3. E se alguém dissesse que assim não se passa, mas que são átomos ou coisas indivisíveis que produzem a alma, quando elas se reúnem e em se unificando e em partilhando suas afecções, também seria refutado pelo fato que se trata de uma justaposição, mas que não forma um todo, porque nada disto que é um e partilha suas afecções não pode nascer de corpos que são desprovidos de afecção e que não podem formar uma unidade, enquanto a alma partilha suas afecções com ela mesma. De coisas desprovidas de partes, nem corpo nem mesmo grandeza não poderiam nascer.
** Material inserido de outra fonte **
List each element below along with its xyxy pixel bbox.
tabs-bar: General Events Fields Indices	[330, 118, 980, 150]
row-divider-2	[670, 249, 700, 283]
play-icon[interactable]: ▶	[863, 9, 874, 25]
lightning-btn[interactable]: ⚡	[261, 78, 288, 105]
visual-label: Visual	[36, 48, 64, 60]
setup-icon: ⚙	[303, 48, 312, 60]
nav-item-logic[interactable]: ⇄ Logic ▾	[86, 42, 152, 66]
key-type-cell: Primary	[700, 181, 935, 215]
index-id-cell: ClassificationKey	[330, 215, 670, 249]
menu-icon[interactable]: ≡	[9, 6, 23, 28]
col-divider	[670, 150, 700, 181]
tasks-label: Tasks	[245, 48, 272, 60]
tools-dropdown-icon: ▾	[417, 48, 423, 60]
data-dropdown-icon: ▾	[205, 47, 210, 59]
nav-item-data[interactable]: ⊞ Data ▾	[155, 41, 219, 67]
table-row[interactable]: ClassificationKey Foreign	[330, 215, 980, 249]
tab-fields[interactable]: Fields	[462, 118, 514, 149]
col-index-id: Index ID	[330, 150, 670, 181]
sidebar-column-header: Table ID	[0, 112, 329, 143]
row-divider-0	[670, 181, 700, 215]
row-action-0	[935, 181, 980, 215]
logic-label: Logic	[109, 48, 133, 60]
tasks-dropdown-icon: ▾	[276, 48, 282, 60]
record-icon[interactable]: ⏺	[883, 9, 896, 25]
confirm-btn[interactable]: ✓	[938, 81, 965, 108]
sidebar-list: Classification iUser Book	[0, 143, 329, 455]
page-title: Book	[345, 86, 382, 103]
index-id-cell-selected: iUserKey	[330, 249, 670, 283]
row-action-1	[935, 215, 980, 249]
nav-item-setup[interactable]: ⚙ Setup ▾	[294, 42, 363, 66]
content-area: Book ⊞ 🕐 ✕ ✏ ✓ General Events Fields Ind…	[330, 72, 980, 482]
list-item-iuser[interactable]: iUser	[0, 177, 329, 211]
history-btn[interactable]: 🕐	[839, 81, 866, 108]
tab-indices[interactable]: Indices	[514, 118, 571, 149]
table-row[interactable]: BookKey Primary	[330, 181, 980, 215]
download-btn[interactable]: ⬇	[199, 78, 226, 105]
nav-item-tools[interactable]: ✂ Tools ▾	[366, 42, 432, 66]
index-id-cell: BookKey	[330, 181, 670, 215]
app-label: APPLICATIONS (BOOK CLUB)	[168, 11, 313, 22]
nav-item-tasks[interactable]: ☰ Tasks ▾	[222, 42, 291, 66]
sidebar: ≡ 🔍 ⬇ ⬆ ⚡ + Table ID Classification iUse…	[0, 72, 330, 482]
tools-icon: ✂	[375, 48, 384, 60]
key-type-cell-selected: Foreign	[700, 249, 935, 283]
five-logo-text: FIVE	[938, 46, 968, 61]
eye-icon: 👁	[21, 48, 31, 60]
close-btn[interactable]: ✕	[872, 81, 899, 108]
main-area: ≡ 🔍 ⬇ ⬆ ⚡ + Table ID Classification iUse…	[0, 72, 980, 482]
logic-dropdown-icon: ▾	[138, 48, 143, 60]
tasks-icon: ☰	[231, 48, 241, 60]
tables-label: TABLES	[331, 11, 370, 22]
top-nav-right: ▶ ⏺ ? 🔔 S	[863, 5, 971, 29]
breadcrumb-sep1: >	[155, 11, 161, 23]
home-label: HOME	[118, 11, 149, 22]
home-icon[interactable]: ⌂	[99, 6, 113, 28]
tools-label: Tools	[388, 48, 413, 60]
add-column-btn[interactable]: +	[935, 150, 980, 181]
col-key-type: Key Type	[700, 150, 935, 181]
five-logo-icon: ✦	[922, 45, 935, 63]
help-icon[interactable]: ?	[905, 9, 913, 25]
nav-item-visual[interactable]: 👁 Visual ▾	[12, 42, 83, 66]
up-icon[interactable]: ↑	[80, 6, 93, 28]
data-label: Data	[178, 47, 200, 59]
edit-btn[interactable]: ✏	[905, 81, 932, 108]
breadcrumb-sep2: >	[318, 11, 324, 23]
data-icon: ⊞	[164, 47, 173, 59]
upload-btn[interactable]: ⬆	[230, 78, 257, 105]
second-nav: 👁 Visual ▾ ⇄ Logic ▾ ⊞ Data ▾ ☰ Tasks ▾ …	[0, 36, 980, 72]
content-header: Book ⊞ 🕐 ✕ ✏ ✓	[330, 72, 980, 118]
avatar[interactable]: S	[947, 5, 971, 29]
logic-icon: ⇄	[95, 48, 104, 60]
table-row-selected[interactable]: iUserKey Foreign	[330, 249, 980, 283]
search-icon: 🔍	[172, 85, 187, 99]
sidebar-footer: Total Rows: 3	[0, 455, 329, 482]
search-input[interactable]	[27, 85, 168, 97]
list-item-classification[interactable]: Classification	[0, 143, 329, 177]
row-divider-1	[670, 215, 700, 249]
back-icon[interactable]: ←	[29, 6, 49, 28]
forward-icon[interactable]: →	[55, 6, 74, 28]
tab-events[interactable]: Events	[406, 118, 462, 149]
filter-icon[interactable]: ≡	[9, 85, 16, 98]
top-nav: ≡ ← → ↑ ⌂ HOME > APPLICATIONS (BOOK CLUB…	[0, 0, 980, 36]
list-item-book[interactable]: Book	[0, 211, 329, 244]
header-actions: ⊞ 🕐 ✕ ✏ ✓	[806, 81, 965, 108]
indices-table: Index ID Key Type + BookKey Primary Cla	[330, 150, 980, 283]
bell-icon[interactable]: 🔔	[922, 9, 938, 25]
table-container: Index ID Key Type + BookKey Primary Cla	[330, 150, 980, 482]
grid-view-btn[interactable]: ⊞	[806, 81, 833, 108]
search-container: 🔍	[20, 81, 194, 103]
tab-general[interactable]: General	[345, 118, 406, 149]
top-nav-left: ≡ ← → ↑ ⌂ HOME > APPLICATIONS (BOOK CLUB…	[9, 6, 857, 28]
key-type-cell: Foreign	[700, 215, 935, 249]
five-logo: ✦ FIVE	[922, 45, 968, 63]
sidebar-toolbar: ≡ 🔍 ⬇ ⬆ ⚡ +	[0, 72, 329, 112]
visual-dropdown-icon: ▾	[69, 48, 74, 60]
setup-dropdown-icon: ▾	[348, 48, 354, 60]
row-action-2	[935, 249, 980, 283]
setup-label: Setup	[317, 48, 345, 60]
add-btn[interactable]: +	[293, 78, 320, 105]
E no entretanto, se dizem, posto que este corpo é simples, que não é isto que é material nele que possui de si mesmo a vida — posto que a matéria é desprovida de qualidade —, mas que é isto que nele tem o nível de forma que lhe confere a vida; se dizem que a realidade é esta forma, não isto que é composto de dois elementos, mas um dentre eles, então esta realidade será a alma. E esta realidade não poderia verdadeiramente ser um corpo, posto que ela não pode ser originária da matéria, pois se tal fosse o caso seria preciso de novo dividi-la da mesma maneira. Mas se dizem que é uma afecção da matéria e não uma realidade, então devem dizer de onde esta afecção e a vida vieram à matéria, pois assim é fato que matéria não se configura por ela mesma. É preciso portanto que haja algo que dispensa a vida, quer seja à matéria que ele a dispensa ou a um corpo qualquer, e esta coisa deve existir fora e além de toda natureza corporal. Pois não haveria mesmo corpo se não existisse uma potência psíquica. O corpo discorre e sua natureza reside no movimento; e ele pereceria imediatamente se todas as coisas fossem corpos, até mesmo quando se desse a um deles o nome de alma. Pois este corpo seria afetado da mesma maneira que os outros corpos se eles tivessem a mesma matéria. Ou melhor, ele nem mesmo nasceria, mas todas as coisas nele permaneceriam ao nível da matéria: e o universo que é o nosso seria destruído se se o confiasse a um corpo a ligação de suas partes, dando o nível e até o nome de alma ao ar e ao sopro, que é o corpo mais divisível que seja e que não tem por ele mesmo qualquer unidade. E posto que todos os corpos se fracionam, como alguém poderia confiar o universo que é o nosso a um dentre eles sem dele fazer uma coisa desprovida de intelecto e movida pela aventura? Pois qual ordem poderia haver em um sopro que tem necessidade da ordem originária da alma? E qual razão ou qual intelecto? Ao contrário, se a alma existe, todos estes corpos se tornam seus auxiliares na ordenança do mundo como de cada vivente, uma potência contribuindo com outra para a completude do conjunto. Mas se a alma não estivesse presente no conjunto dos corpos, estes corpos não seriam nada, e eles não estariam certamente em ordem.